BRIEF: Set the listing down again exactly, please, apart from its pictures.

......

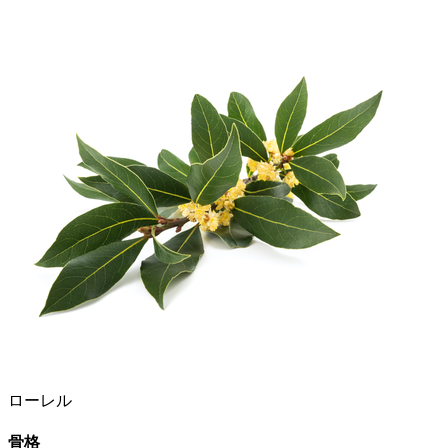
ローレル
骨格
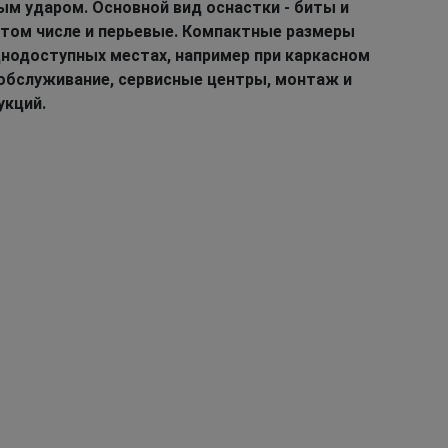
ым ударом. Основной вид оснастки - биты и
в том числе и перьевые. Компактные размеры
нодоступных местах, например при каркасном
обслуживание, сервисные центры, монтаж и
кций.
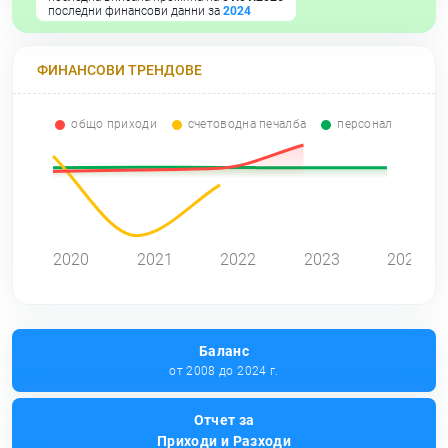
последни финансови данни за
2024
ФИНАНСОВИ ТРЕНДОВЕ
общо приходи
счетоводна печалба
персонал
0
2020
2021
2022
2023
2024
Баланс
от 2008 до 2024 г.
Отчет за
Приходи и Разходи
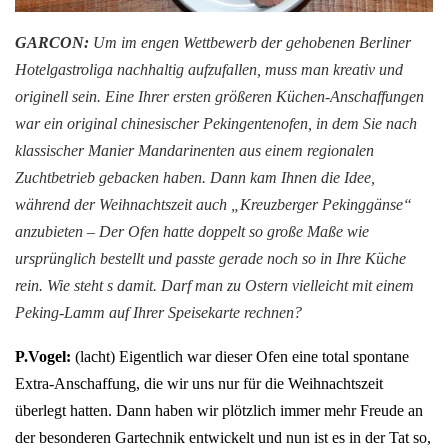
GARCON:
Um im engen Wettbewerb der gehobenen Berliner
Hotelgastroliga nachhaltig aufzufallen, muss man kreativ und
originell sein. Eine Ihrer ersten größeren Küchen-Anschaffungen
war ein original chinesischer Pekingentenofen, in dem Sie nach
klassischer Manier Mandarinenten aus einem regionalen
Zuchtbetrieb gebacken haben. Dann kam Ihnen die Idee,
während der Weihnachtszeit auch „Kreuzberger Pekinggänse“
anzubieten – Der Ofen hatte doppelt so große Maße wie
ursprünglich bestellt und passte gerade noch so in Ihre Küche
rein. Wie steht s damit. Darf man zu Ostern vielleicht mit einem
Peking-Lamm auf Ihrer Speisekarte rechnen?
P.Vogel:
(lacht) Eigentlich war dieser Ofen eine total spontane
Extra-Anschaffung, die wir uns nur für die Weihnachtszeit
überlegt hatten. Dann haben wir plötzlich immer mehr Freude an
der besonderen Gartechnik entwickelt und nun ist es in der Tat so,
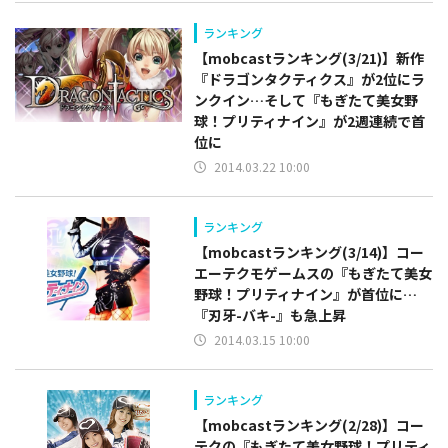
ランキング
【mobcastランキング(3/21)】新作
『ドラゴンタクティクス』が2位にラ
ンクイン…そして『もぎたて美女野
球！プリティナイン』が2週連続で首
位に
2014.03.22 10:00
ランキング
【mobcastランキング(3/14)】コー
エーテクモゲームスの『もぎたて美女
野球！プリティナイン』が首位に…
『刃牙-バキ-』も急上昇
2014.03.15 10:00
ランキング
【mobcastランキング(2/28)】コー
テクの『もぎたて美女野球！プリティ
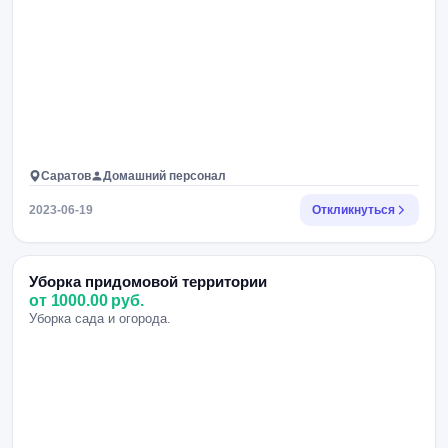
Саратов
Домашний персонал
2023-06-19
Откликнуться
Уборка придомовой территории
от 1000.00 руб.
Уборка сада и огорода.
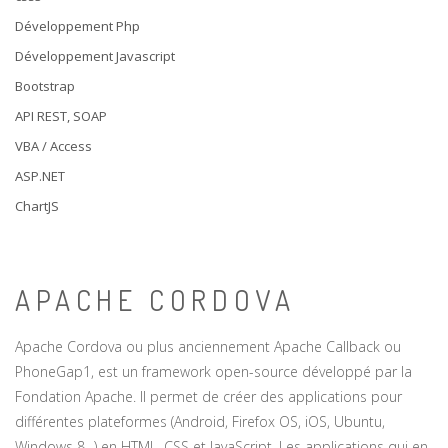
Développement Php
Développement Javascript
Bootstrap
API REST, SOAP
VBA / Access
ASP.NET
ChartJS
APACHE CORDOVA
Apache Cordova ou plus anciennement Apache Callback ou
PhoneGap1, est un framework open-source développé par la
Fondation Apache. Il permet de créer des applications pour
différentes plateformes (Android, Firefox OS, iOS, Ubuntu,
Windows 8...) en HTML, CSS et JavaScript. Les applications qui en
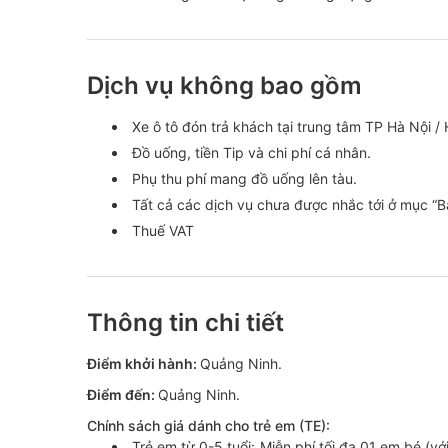
12h00 - 12h30:
Xe trả khách về khách sạn tại kh
Hẹn gặp lại Quý khách!
Dịch vụ không bao gồm
Xe ô tô đón trả khách tại trung tâm TP Hà Nội /
Đồ uống, tiền Tip và chi phí cá nhân.
Phụ thu phí mang đồ uống lên tàu.
Tất cả các dịch vụ chưa được nhắc tới ở mục “
Thuế VAT
Thông tin chi tiết
Điểm khởi hành:
Quảng Ninh.
Điểm đến:
Quảng Ninh.
Chính sách giá dánh cho trẻ em (TE):
Trẻ em từ 0-5 tuổi: Miễn phí tối đa 01 em bé (v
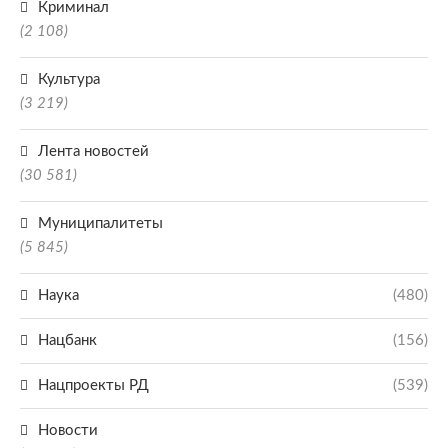
Криминал
(2 108)
Культура
(3 219)
Лента новостей
(30 581)
Муниципалитеты
(5 845)
Наука
(480)
Нацбанк
(156)
Нацпроекты РД
(539)
Новости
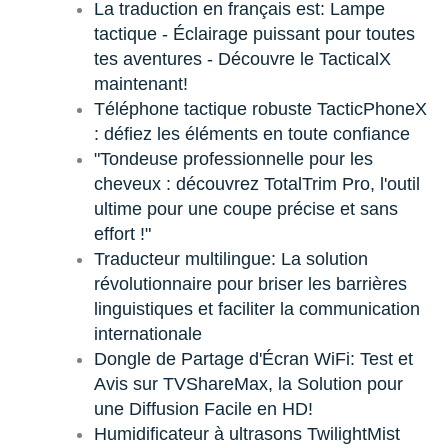
La traduction en français est: Lampe
tactique - Éclairage puissant pour toutes
tes aventures - Découvre le TacticalX
maintenant!
Téléphone tactique robuste TacticPhoneX
: défiez les éléments en toute confiance
"Tondeuse professionnelle pour les
cheveux : découvrez TotalTrim Pro, l'outil
ultime pour une coupe précise et sans
effort !"
Traducteur multilingue: La solution
révolutionnaire pour briser les barrières
linguistiques et faciliter la communication
internationale
Dongle de Partage d'Écran WiFi: Test et
Avis sur TVShareMax, la Solution pour
une Diffusion Facile en HD!
Humidificateur à ultrasons TwilightMist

......

OUTPUT OF THE EXERCISE:
ローレル
骨格
ым ударом. Основной вид оснастки - биты и
в том числе и перьевые. Компактные размеры
нодоступных местах, например при каркасном
обслуживание, сервисные центры, монтаж и
кций.
последни финансови данни за
2024
ФИНАНСОВИ ТРЕНДОВЕ
общо приходи
счетоводна печалба
персонал
0
2020
2021
2022
2023
2024
Баланс
от 2008 до 2024 г.
Отчет за
Приходи и Разходи
GARCON:
Um im engen Wettbewerb der gehobenen Berliner
Hotelgastroliga nachhaltig aufzufallen, muss man kreativ und
originell sein. Eine Ihrer ersten größeren Küchen-Anschaffungen
war ein original chinesischer Pekingentenofen, in dem Sie nach
klassischer Manier Mandarinenten aus einem regionalen
Zuchtbetrieb gebacken haben. Dann kam Ihnen die Idee,
während der Weihnachtszeit auch „Kreuzberger Pekinggänse“
anzubieten – Der Ofen hatte doppelt so große Maße wie
ursprünglich bestellt und passte gerade noch so in Ihre Küche
rein. Wie steht s damit. Darf man zu Ostern vielleicht mit einem
Peking-Lamm auf Ihrer Speisekarte rechnen?
P.Vogel:
(lacht) Eigentlich war dieser Ofen eine total spontane
Extra-Anschaffung, die wir uns nur für die Weihnachtszeit
überlegt hatten. Dann haben wir plötzlich immer mehr Freude an
der besonderen Gartechnik entwickelt und nun ist es in der Tat so,
ランキング
【mobcastランキング(3/21)】新作
『ドラゴンタクティクス』が2位にラ
ンクイン…そして『もぎたて美女野
球！プリティナイン』が2週連続で首
位に
2014.03.22 10:00
ランキング
【mobcastランキング(3/14)】コー
エーテクモゲームスの『もぎたて美女
野球！プリティナイン』が首位に…
『刃牙-バキ-』も急上昇
2014.03.15 10:00
ランキング
【mobcastランキング(2/28)】コー
テクの『もぎたて美女野球！プリティ
Саратов
Домашний персонал
2023-06-19
Откликнуться
Уборка придомовой территории
от 1000.00 руб.
Уборка сада и огорода.
Développement Php
Développement Javascript
Bootstrap
API REST, SOAP
VBA / Access
ASP.NET
ChartJS
APACHE CORDOVA
Apache Cordova ou plus anciennement Apache Callback ou
PhoneGap1, est un framework open-source développé par la
Fondation Apache. Il permet de créer des applications pour
différentes plateformes (Android, Firefox OS, iOS, Ubuntu,
Windows 8...) en HTML, CSS et JavaScript. Les applications qui en
12h00 - 12h30:
Xe trả khách về khách sạn tại kh
Hẹn gặp lại Quý khách!
Dịch vụ không bao gồm
Xe ô tô đón trả khách tại trung tâm TP Hà Nội /
Đồ uống, tiền Tip và chi phí cá nhân.
Phụ thu phí mang đồ uống lên tàu.
Tất cả các dịch vụ chưa được nhắc tới ở mục “
Thuế VAT
Thông tin chi tiết
Điểm khởi hành:
Quảng Ninh.
Điểm đến:
Quảng Ninh.
Chính sách giá dánh cho trẻ em (TE):
Trẻ em từ 0-5 tuổi: Miễn phí tối đa 01 em bé (v
Криминал
(2 108)
Культура
(3 219)
Лента новостей
(30 581)
Муниципалитеты
(5 845)
Наука
(480)
Нацбанк
(156)
Нацпроекты РД
(539)
Новости
La traduction en français est: Lampe
tactique - Éclairage puissant pour toutes
tes aventures - Découvre le TacticalX
maintenant!
Téléphone tactique robuste TacticPhoneX
: défiez les éléments en toute confiance
"Tondeuse professionnelle pour les
cheveux : découvrez TotalTrim Pro, l'outil
ultime pour une coupe précise et sans
effort !"
Traducteur multilingue: La solution
révolutionnaire pour briser les barrières
linguistiques et faciliter la communication
internationale
Dongle de Partage d'Écran WiFi: Test et
Avis sur TVShareMax, la Solution pour
une Diffusion Facile en HD!
Humidificateur à ultrasons TwilightMist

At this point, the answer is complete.